Exercise goal
If a line in the entries below includes "team", show that line.

Material to process
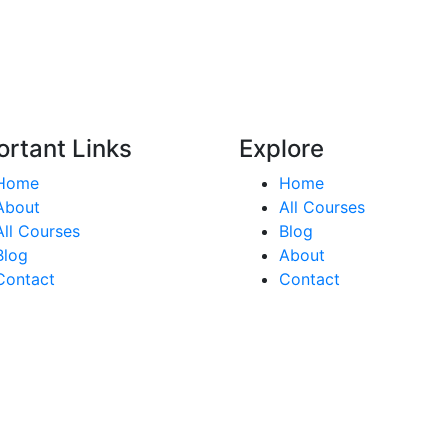
ortant Links
Explore
Home
Home
About
All Courses
All Courses
Blog
Blog
About
Contact
Contact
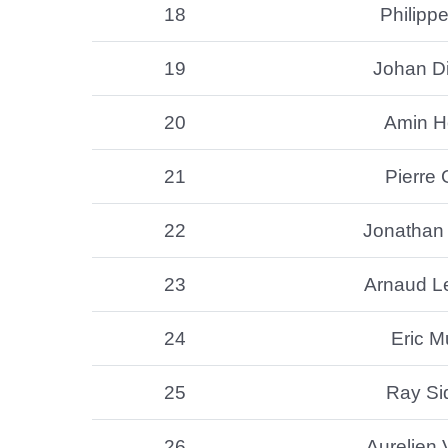
18
Philippe
19
Johan Di
20
Amin H
21
Pierre 
22
Jonathan
23
Arnaud L
24
Eric 
25
Ray S
26
Aurelien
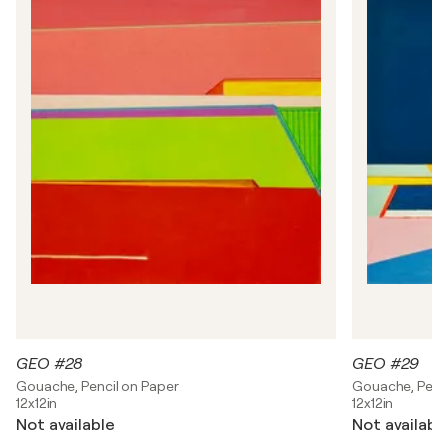
t
e
i
n
GEO #28
GEO #29
Gouache, Pencil on Paper
Gouache, Penci
12x12in
12x12in
Not available
Not availabl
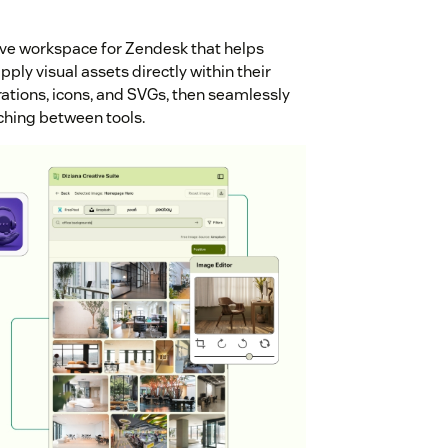
ive workspace for Zendesk that helps
ply visual assets directly within their
rations, icons, and SVGs, then seamlessly
tching between tools.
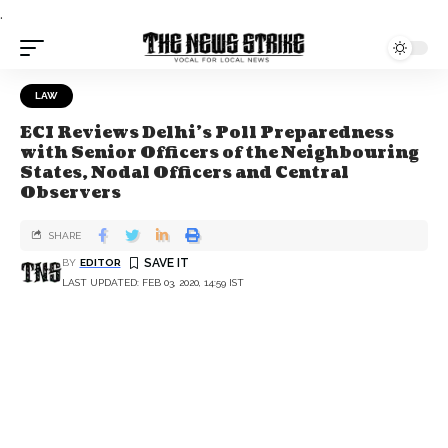
.
LAW
ECI Reviews Delhi’s Poll Preparedness
with Senior Officers of the Neighbouring
States, Nodal Officers and Central
Observers
SHARE
BY
EDITOR
LAST UPDATED: FEB 03, 2020, 14:59 IST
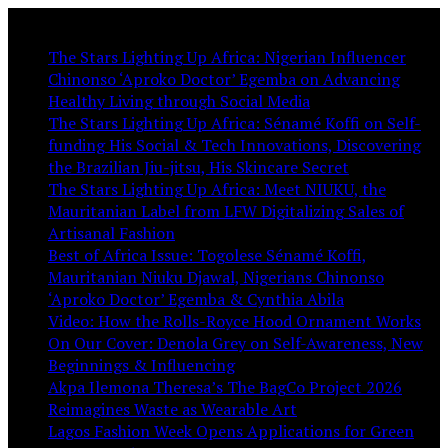
You May Like:
The Stars Lighting Up Africa: Nigerian Influencer
Chinonso ‘Aproko Doctor’ Egemba on Advancing
Healthy Living through Social Media
The Stars Lighting Up Africa: Sénamé Koffi on Self-
funding His Social & Tech Innovations, Discovering
the Brazilian Jiu-jitsu, His Skincare Secret
The Stars Lighting Up Africa: Meet NIUKU, the
Mauritanian Label from LFW Digitalizing Sales of
Artisanal Fashion
Best of Africa Issue: Togolese Sénamé Koffi,
Mauritanian Niuku Djawal, Nigerians Chinonso
‘Aproko Doctor’ Egemba & Cynthia Abila
Video: How the Rolls-Royce Hood Ornament Works
On Our Cover: Denola Grey on Self-Awareness, New
Beginnings & Influencing
Akpa Ilemona Theresa’s The BagCo Project 2026
Reimagines Waste as Wearable Art
Lagos Fashion Week Opens Applications for Green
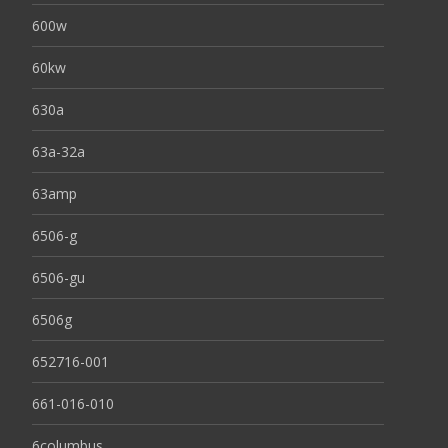
600w
60kw
630a
63a-32a
63amp
6506-g
6506-gu
6506g
652716-001
661-016-010
6columbus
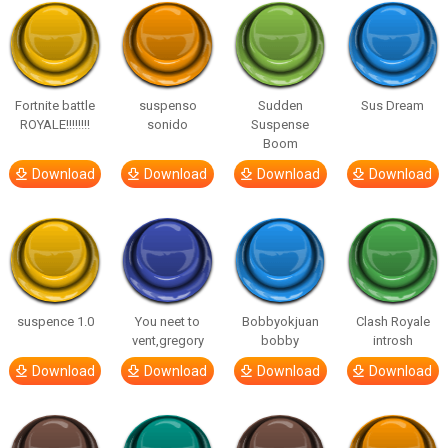
Fortnite battle
suspenso
Sudden
Sus Dream
ROYALE!!!!!!!!
sonido
Suspense
Boom
Download
Download
Download
Download
suspence 1.0
You neet to
Bobbyokjuan
Clash Royale
vent,gregory
bobby
introsh
Download
Download
Download
Download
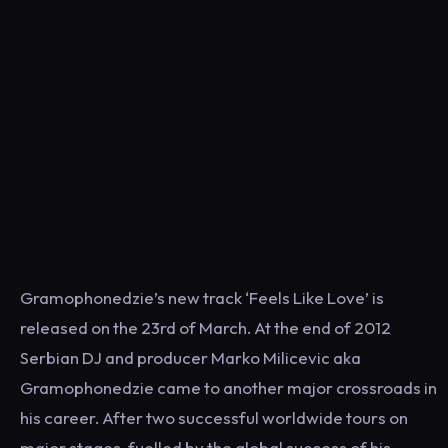
Gramophonedzie’s new track ‘Feels Like Love’ is
released on the 23rd of March. At the end of 2012
Serbian DJ and producer Marko Milicevic aka
Gramophonedzie came to another major crossroads in
his career. After two successful worldwide tours on
major stages, fuelled by the global success of his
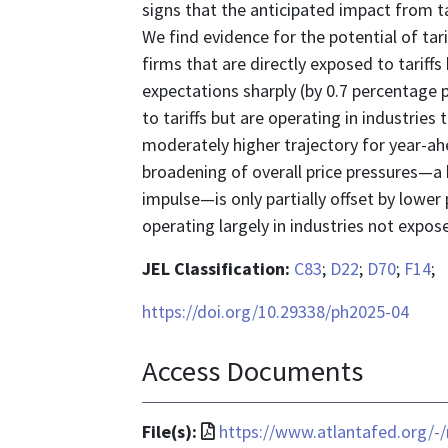
signs that the anticipated impact from ta
We find evidence for the potential of tarif
firms that are directly exposed to tariff
expectations sharply (by 0.7 percentage p
to tariffs but are operating in industries 
moderately higher trajectory for year-ahe
broadening of overall price pressures—a 
impulse—is only partially offset by lower
operating largely in industries not expose
JEL Classification:
C83
;
D22
;
D70
;
F14
;
https://doi.org/10.29338/ph2025-04
Access Documents
File
File(s):
https://www.atlantafed.org/-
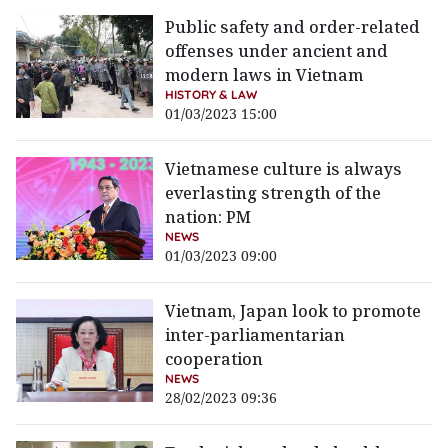
Public safety and order-related
offenses under ancient and
modern laws in Vietnam
HISTORY & LAW
01/03/2023 15:00
Vietnamese culture is always
everlasting strength of the
nation: PM
NEWS
01/03/2023 09:00
Vietnam, Japan look to promote
inter-parliamentarian
cooperation
NEWS
28/02/2023 09:36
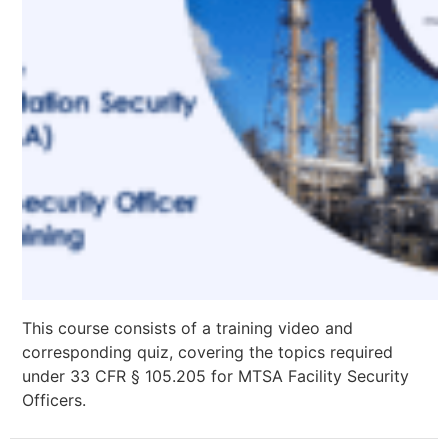
This course consists of a training video and
corresponding quiz, covering the topics required
under 33 CFR § 105.205 for MTSA Facility Security
Officers.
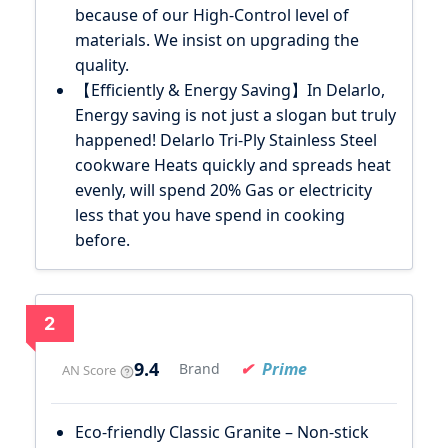
because of our High-Control level of
materials. We insist on upgrading the
quality.
【Efficiently & Energy Saving】In Delarlo,
Energy saving is not just a slogan but truly
happened! Delarlo Tri-Ply Stainless Steel
cookware Heats quickly and spreads heat
evenly, will spend 20% Gas or electricity
less that you have spend in cooking
before.
2
9.4
Prime
Brand
AN Score
Eco-friendly Classic Granite – Non-stick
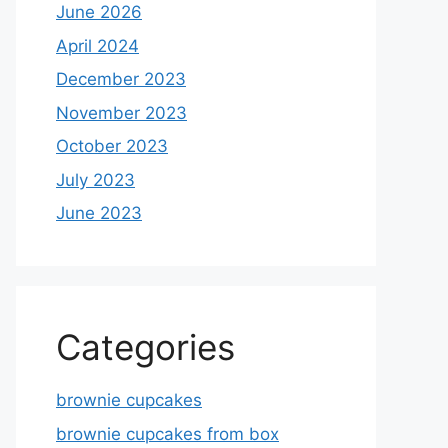
June 2026
April 2024
December 2023
November 2023
October 2023
July 2023
June 2023
Categories
brownie cupcakes
brownie cupcakes from box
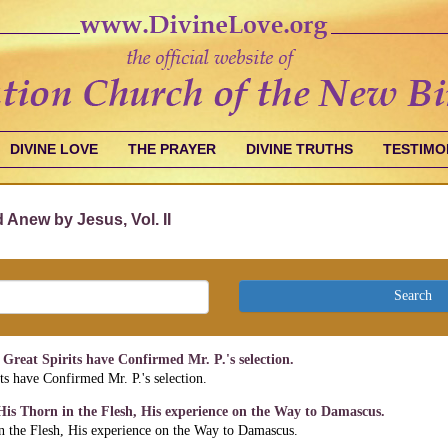
DIVINE LOVE
THE PRAYER
DIVINE TRUTHS
TESTIMO
 Anew by Jesus, Vol. II
Search
Great Spirits have Confirmed Mr. P.'s selection.
ts have Confirmed Mr. P.'s selection.
 His Thorn in the Flesh, His experience on the Way to Damascus.
in the Flesh, His experience on the Way to Damascus.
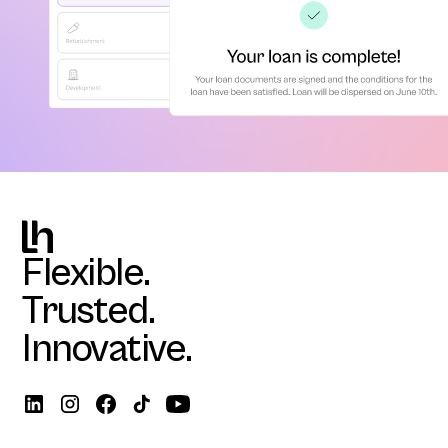
Flexible.
Trusted.
Innovative.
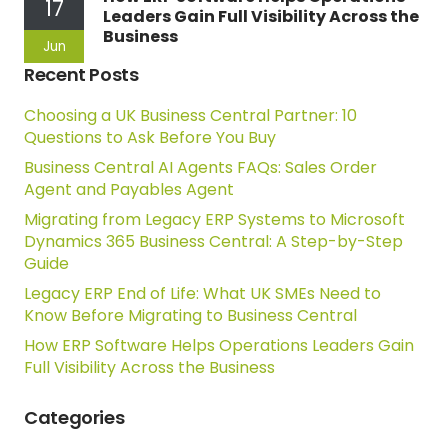
17
Leaders Gain Full Visibility Across the
Business
Jun
Recent Posts
Choosing a UK Business Central Partner: 10
Questions to Ask Before You Buy
Business Central AI Agents FAQs: Sales Order
Agent and Payables Agent
Migrating from Legacy ERP Systems to Microsoft
Dynamics 365 Business Central: A Step-by-Step
Guide
Legacy ERP End of Life: What UK SMEs Need to
Know Before Migrating to Business Central
How ERP Software Helps Operations Leaders Gain
Full Visibility Across the Business
Categories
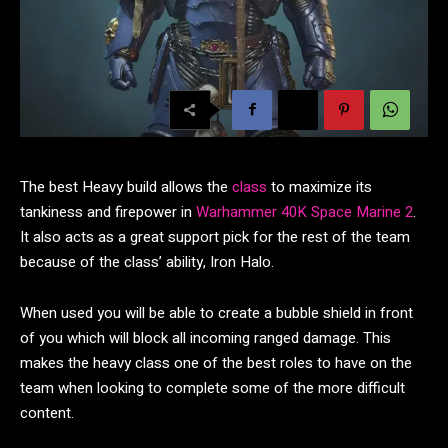
The best Heavy build allows the
class
to maximize its
tankiness and firepower in
Warhammer 40K Space Marine 2
.
It also acts as a great support pick for the rest of the team
because of the class’ ability, Iron Halo.
When used you will be able to create a bubble shield in front
of you which will block all incoming ranged damage. This
makes the heavy class one of the best roles to have on the
team when looking to complete some of the more difficult
content.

Your response
It also acts as a great support pick for the rest of the team
team when looking to complete some of the more difficult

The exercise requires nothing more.